"How do you convince someone to do what you want, in a way that leaves both of you feeling good about it?"
Is ‘Persuasion’ a bad word? Arlene Dickinson (of Dragon’s Den fame) doesn’t think so. In fact she equates persuasion with connecting and caring. In her book Persuasion: A New Approach to Changing Minds she shares her stories, trials and tribulations that led to her understanding of persuasion as a partnership.
Arlene had a less than ideal beginning to her business success. At thirty-one she found herself fighting the battle of her life – for custody of her 4 young children, with only a high school diploma, no savings and no clue of what to do.
She climbed from despair to incredible influence and success. When asked “How did you do it?”, her short answer is “I figured out how and why principled persuasion works.” And she admits it is easy! By the end of her book, you not only feel you too can be persuasive but you can’t wait to apply her lessons!
Care and Listen
"It’s astonishing how often people go into critically important meetings armed with spreadsheets, an impressive track record, and lofty-sounding mission statements and promises, yet with no clue what the other party actually wants."
And how do you figure out what they want? Simply put: caring and listening. If you put them first, are interested in them and ask questions such that you listen more than you talk, you are sure to discover it!
Persuasion, Dickinson says, is about connecting; not only wanting what is best for the other party but caring enough to find out what it is. This way, you achieve an outcome that benefits others while simultaneously attaining your goal. The key to this path is caring and listening.
“…at least half of what makes you persuasive occurs before you ever even open your mouth.”
When was the last time you started your effort to persuade with a question? Perhaps it’s time to stop telling and start engaging. Find out what is important to them and what they want. Make persuasion an interaction, a dialogue not a monologue.
"Trust is the bedrock of ethical persuasion; the other party has to believe completely that you have told and always will tell the truth, even when it’s difficult."
Do you ever feel tempted to shade the truth or lie by omission? (Think “first date”!) Arlene urges us to resist at all cost. She describes how your reputation is your most valuable asset to persuading others. Think about it. You often are asking the other party to deviate from a preconceived notion and take a different path, maybe even take a leap of faith. That leap is possible only when they feel they can rely on you completely. Even one small indiscretion could irreparably damage that trust.
Arlene shows us that successful persuasion comes from a place of honesty, authenticity and reciprocity. Long term, honesty is not only the best policy it is also the most persuasive one.
"Mistakes are an inevitable part of the equation of achievement."
An overarching theme throughout Persuasion is the benefit of failure. Dickinson writes about her mistakes because they are the most memorable, with the greatest learning opportunities, she ruminates.
How you think about mistakes impacts your success. Dickinson helps us think of mistakes as learning opportunities to gain the powerful “growth mindset”. When we have this mindset, we believe that intelligence can be transformed through effort. We are more likely to keep trying until we succeed.

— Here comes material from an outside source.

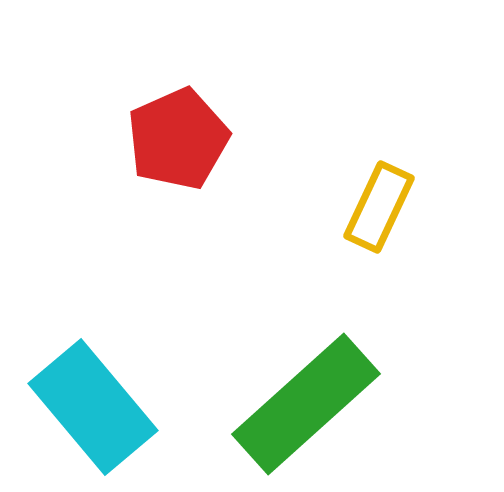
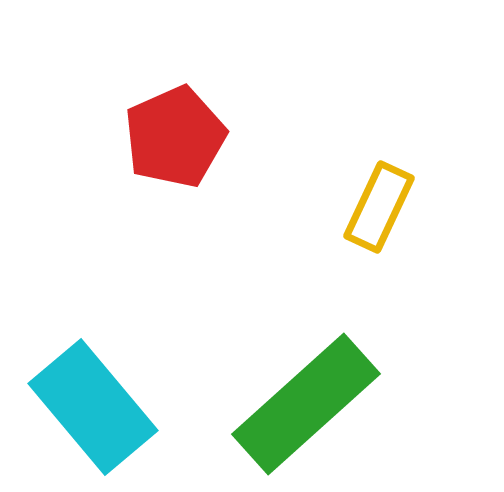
red pentagon: moved 3 px left, 2 px up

For example, while she is arming us with the right attitude and focus to persuade, she warns us there will still be failure. The changing dynamics and infinite variables when dealing with people make it impossible to create a guaranteed successful influential plan.
The story you tell yourself about mistakes is key. Try to think like:
- Henry Ford: “Failure provides the opportunity to begin again, more intelligently.”
- Thomas Edison: “I didn’t fail one thousand times. The light bulb was an invention with one thousand steps.”
- Oprah Winfrey: “I only got the opportunity to co-host a talk show because I had failed at news.”
Simply ask yourself “What can I learn from this?” and “How can I improve?” and pull up your socks and try again.
“If you can stop thinking about your own need for self-gratification, it’s much easier to understand what’s driving other people and to figure out how to make their goals compatible with yours. At the end of the day, that’s persuasion.”
And anyone can try it…. In just about any situation in business and life.